I thought the same thing about all the cars here in LA. I think the difference is you occasionally see a porsche in NM, whereas out here its the run of the mill. One person down the block parks his ferrari on the street at night even though he has a two car garage....Which really makes me wonder whats in the garage or how pissed is his wife that he bought a ferrari?

Jaime said...

It's more then likely what he doesn't have in terms of manhood that she's probably pissed about! The ferrari was just a cover up!

Maese said...

Please dont cite me for breaking-and-entering over here, but I'd be completely remiss if I didn't point this out:
However silly you think this is, multiply it by 100, clone it and make it reproduce with a rabbit. That's how crazy a guy thinks this handbag business is.
In fact, the only part I like is that when you combine the words 'Coach' and 'Gucci,' I giggle.

Sack said...

The dude with the Ferrari probably has a crew of midgets training in his garage. That's what I'd do, anyway.

Sarah said...

Hey boys, way to turn a diatribe about handbags into a conversation about cars. You all never cease to amaze me.

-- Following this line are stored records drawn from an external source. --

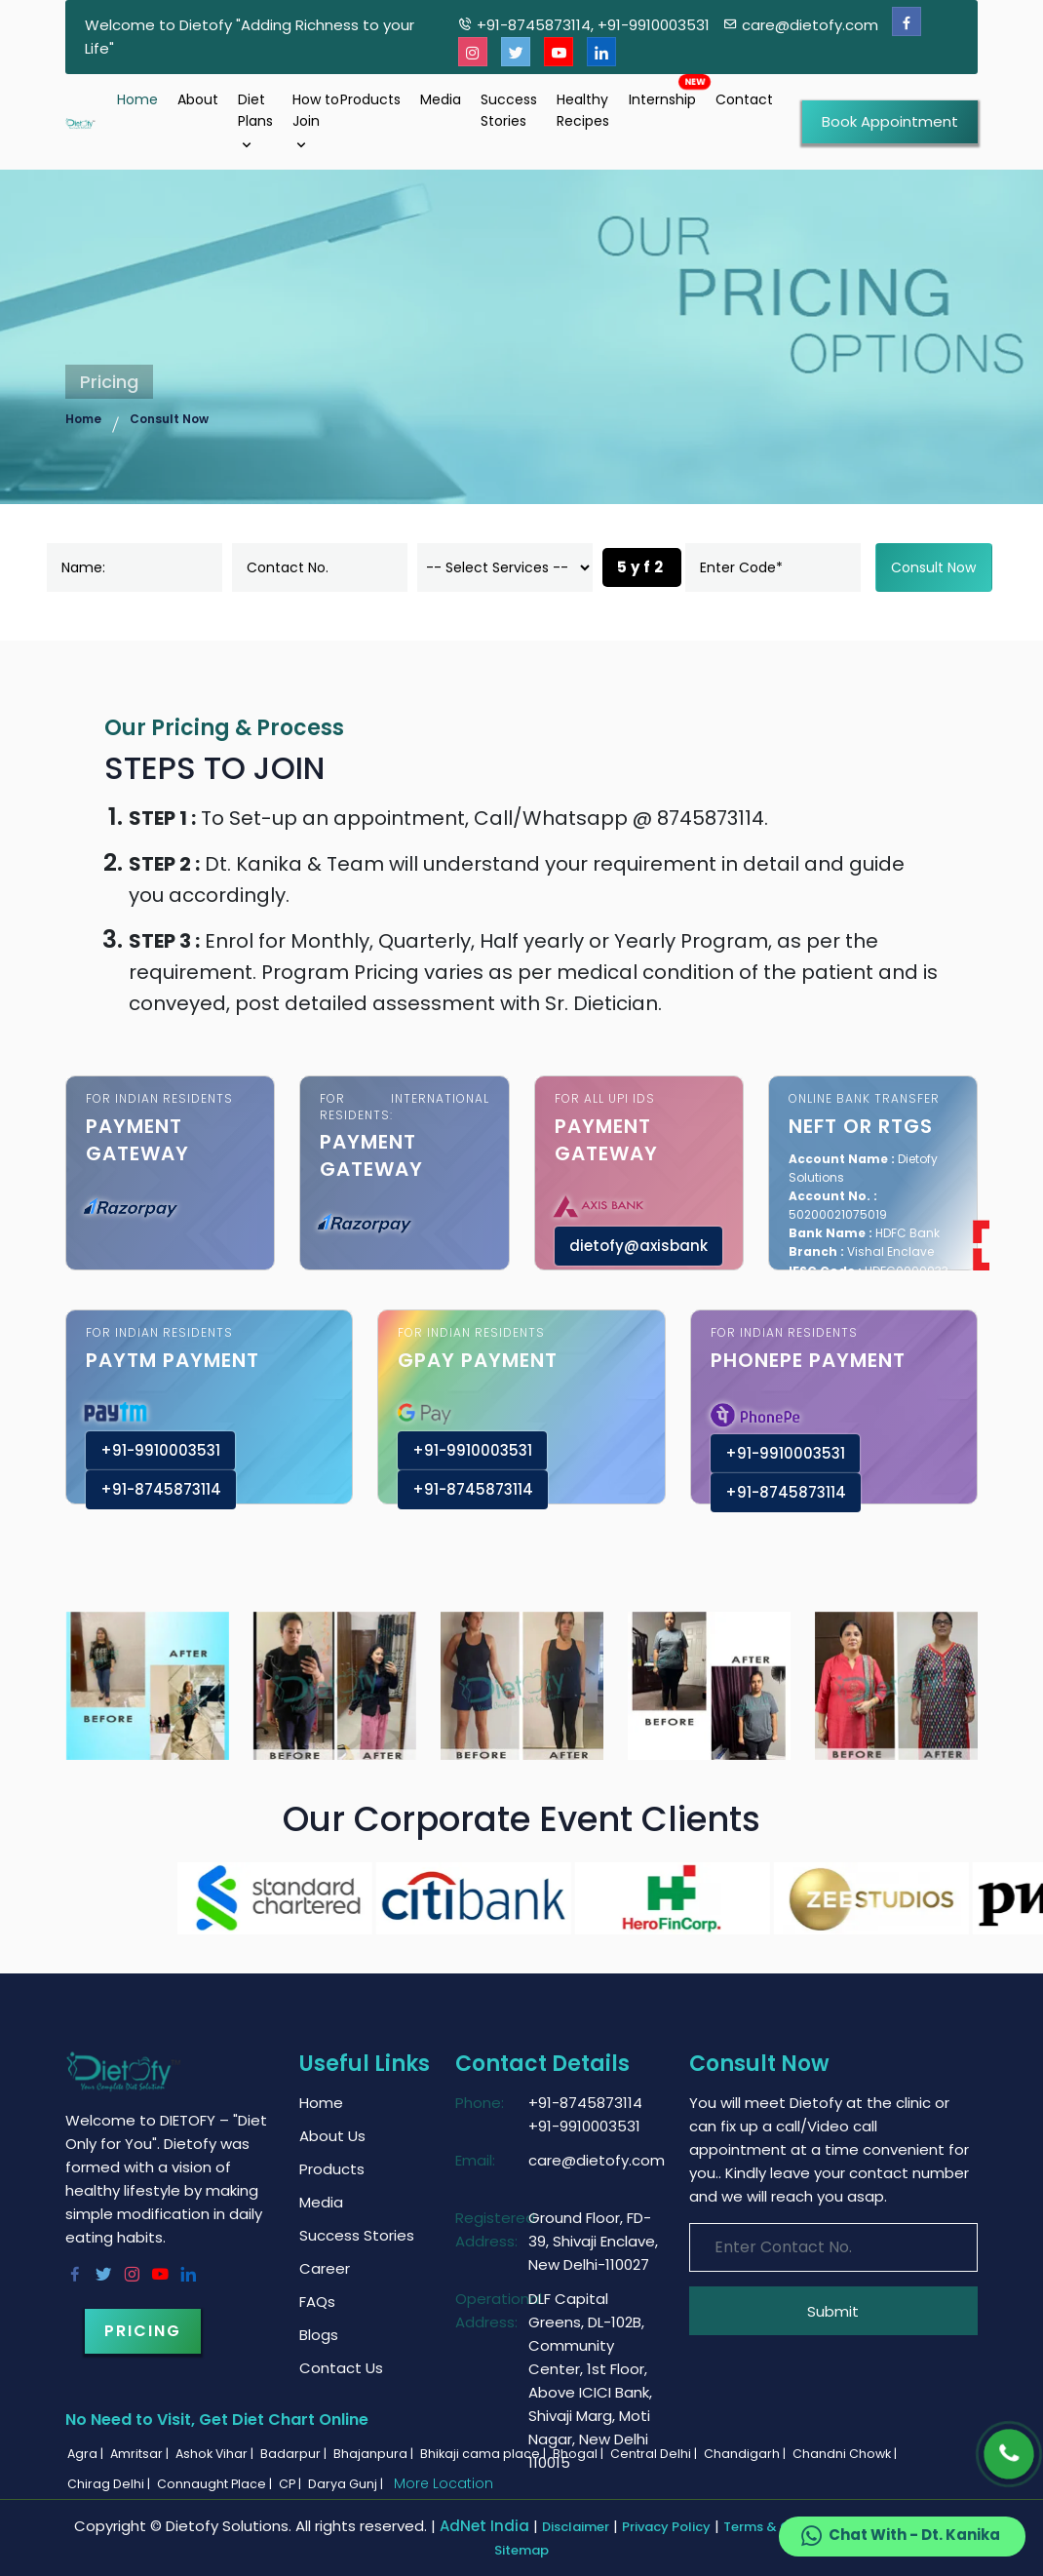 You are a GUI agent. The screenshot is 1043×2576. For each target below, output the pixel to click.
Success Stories (509, 110)
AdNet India (484, 2526)
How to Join (315, 121)
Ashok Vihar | (215, 2453)
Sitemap (521, 2550)
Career (324, 2268)
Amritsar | (141, 2453)
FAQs (317, 2301)
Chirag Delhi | (110, 2484)
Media (440, 99)
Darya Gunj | (347, 2484)
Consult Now (169, 418)
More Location (443, 2483)
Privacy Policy (666, 2526)
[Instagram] (472, 52)
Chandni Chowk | (846, 2453)
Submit (833, 2311)
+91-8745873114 (160, 1489)
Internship (662, 99)
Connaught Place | (216, 2484)
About (197, 99)
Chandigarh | (746, 2453)
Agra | (86, 2453)
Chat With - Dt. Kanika (899, 2536)
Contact (744, 99)
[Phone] (1009, 2454)
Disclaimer (575, 2526)
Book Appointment (890, 121)
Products (370, 99)
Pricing (142, 2331)
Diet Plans (255, 121)
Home (137, 99)
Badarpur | (294, 2453)
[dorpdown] (505, 567)
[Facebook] (906, 22)
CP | (291, 2484)
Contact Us (341, 2368)
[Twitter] (515, 52)
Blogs (318, 2334)
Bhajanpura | (374, 2453)
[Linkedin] (601, 52)
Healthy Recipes (583, 110)
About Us (332, 2136)
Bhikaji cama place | (484, 2453)
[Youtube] (558, 52)
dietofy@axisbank (638, 1245)
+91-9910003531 (160, 1450) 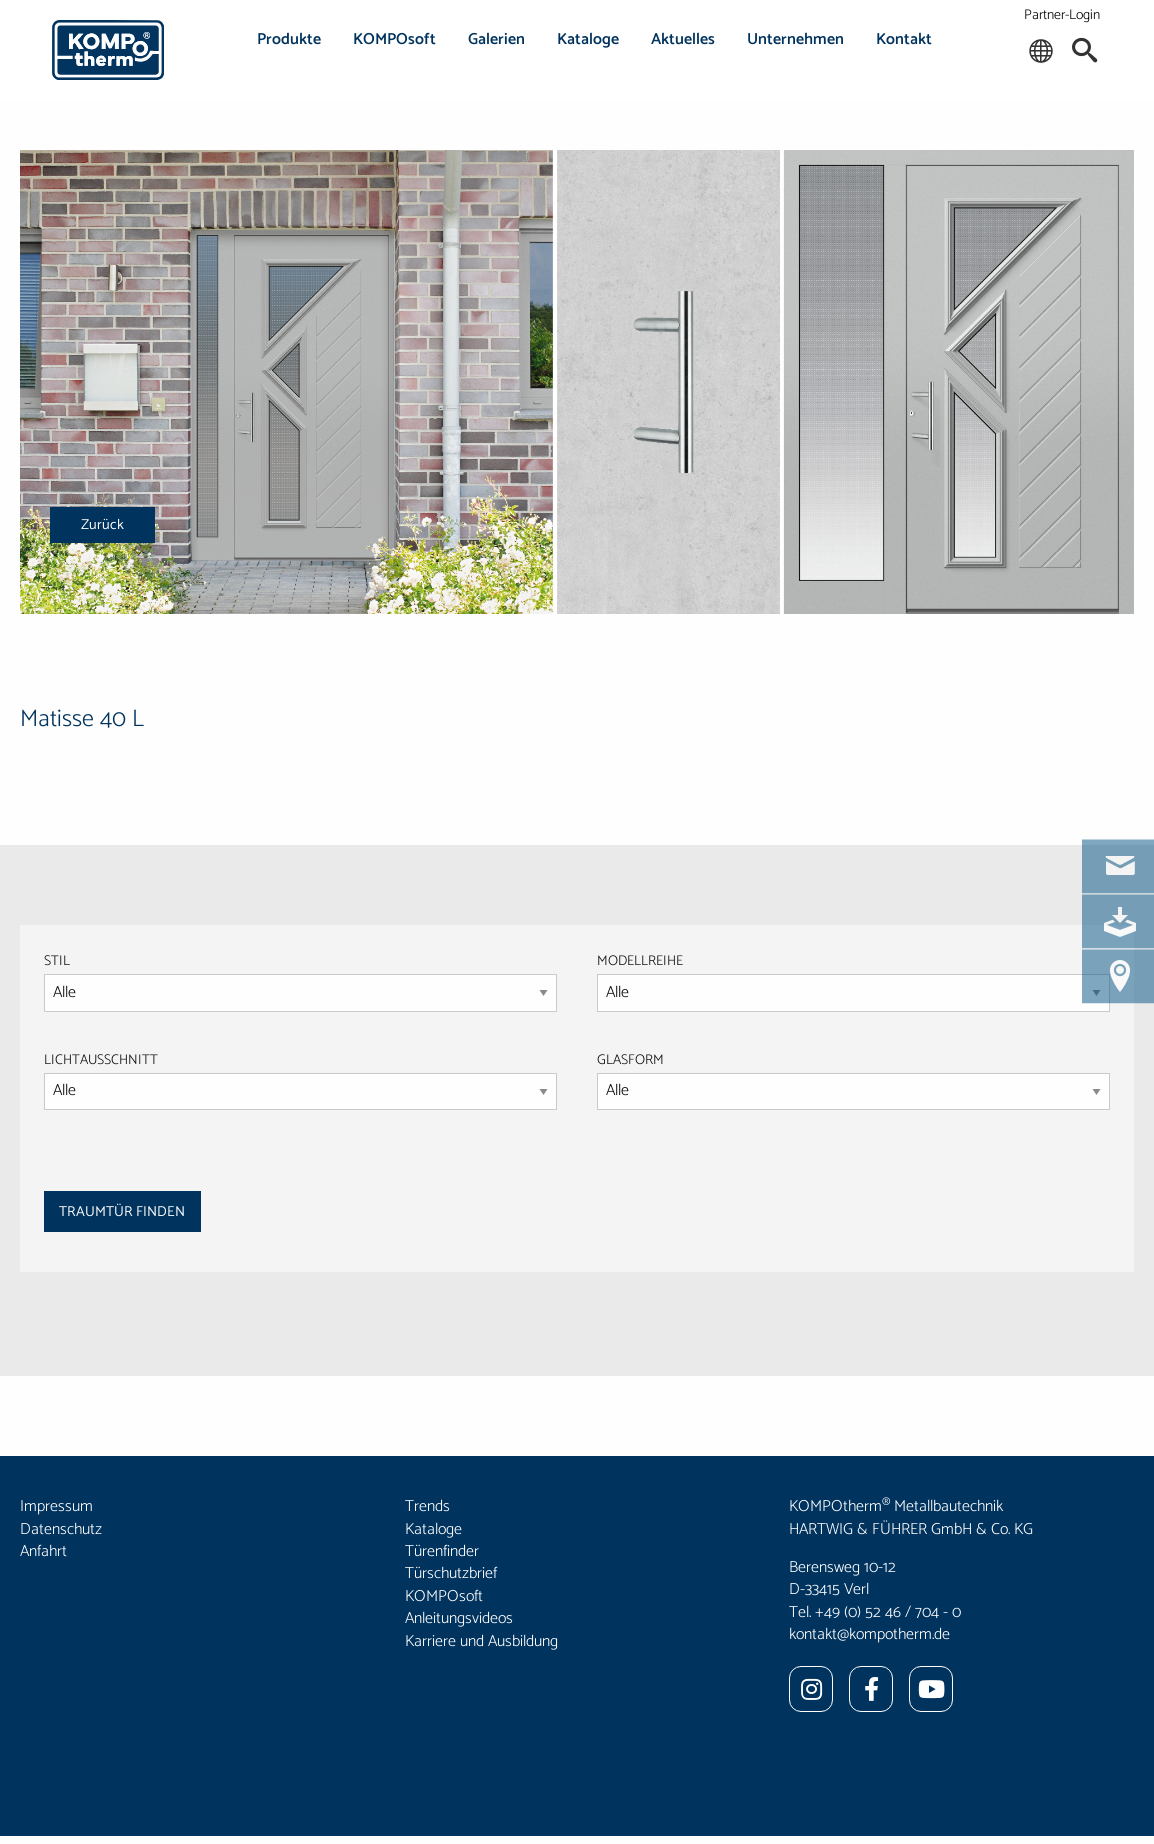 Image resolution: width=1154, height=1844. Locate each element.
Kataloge (588, 39)
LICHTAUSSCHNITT (101, 1060)
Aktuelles (683, 39)
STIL (57, 961)
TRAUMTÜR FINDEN (122, 1212)
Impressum (56, 1506)
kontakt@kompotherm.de (869, 1634)
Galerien (496, 39)
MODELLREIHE (640, 961)
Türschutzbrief (451, 1573)
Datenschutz (61, 1529)
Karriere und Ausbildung (481, 1641)
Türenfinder (442, 1551)
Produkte (289, 39)
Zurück (102, 525)
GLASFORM (853, 1080)
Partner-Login (1062, 15)
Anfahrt (43, 1551)
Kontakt (904, 39)
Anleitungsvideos (459, 1618)
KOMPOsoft (394, 39)
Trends (427, 1506)
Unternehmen (795, 39)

Although it does bring to mind the idea that I should ditch my aspirations to work in media and just become a car saleswoman in Dallas. I could make bank!

Bt said...

Its a defensive mechanism, otherwise many hours of our lives could be wasted on topics as "Is Ivory or Pearl a better color?", "What should I wear tonight?", "Look at this bag?".

Sarah said...

I spend many hours of my life contemplating those very things, BT! What are you trying to say? That I'm wasting my time? ;o)

Being female is not easy, you know. It requires well thought out social strategies and outfit planning... among other things.